■ Data supplied ■
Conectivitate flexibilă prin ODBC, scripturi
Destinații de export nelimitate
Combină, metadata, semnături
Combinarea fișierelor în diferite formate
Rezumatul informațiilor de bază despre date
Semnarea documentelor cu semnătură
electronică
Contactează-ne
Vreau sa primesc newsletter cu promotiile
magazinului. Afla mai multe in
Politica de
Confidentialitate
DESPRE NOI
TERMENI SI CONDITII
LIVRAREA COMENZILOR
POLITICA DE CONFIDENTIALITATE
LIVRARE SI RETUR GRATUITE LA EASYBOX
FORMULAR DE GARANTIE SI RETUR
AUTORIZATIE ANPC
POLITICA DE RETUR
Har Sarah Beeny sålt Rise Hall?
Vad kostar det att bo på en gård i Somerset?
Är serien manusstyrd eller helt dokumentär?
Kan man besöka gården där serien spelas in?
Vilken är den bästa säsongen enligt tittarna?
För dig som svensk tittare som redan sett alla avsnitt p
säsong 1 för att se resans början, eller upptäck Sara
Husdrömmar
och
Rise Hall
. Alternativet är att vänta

■ What you should do ■
Where a line in the listing above contains "Hall", copy that line.

■ Output for this task ■
Har Sarah Beeny sålt Rise Hall?
Rise Hall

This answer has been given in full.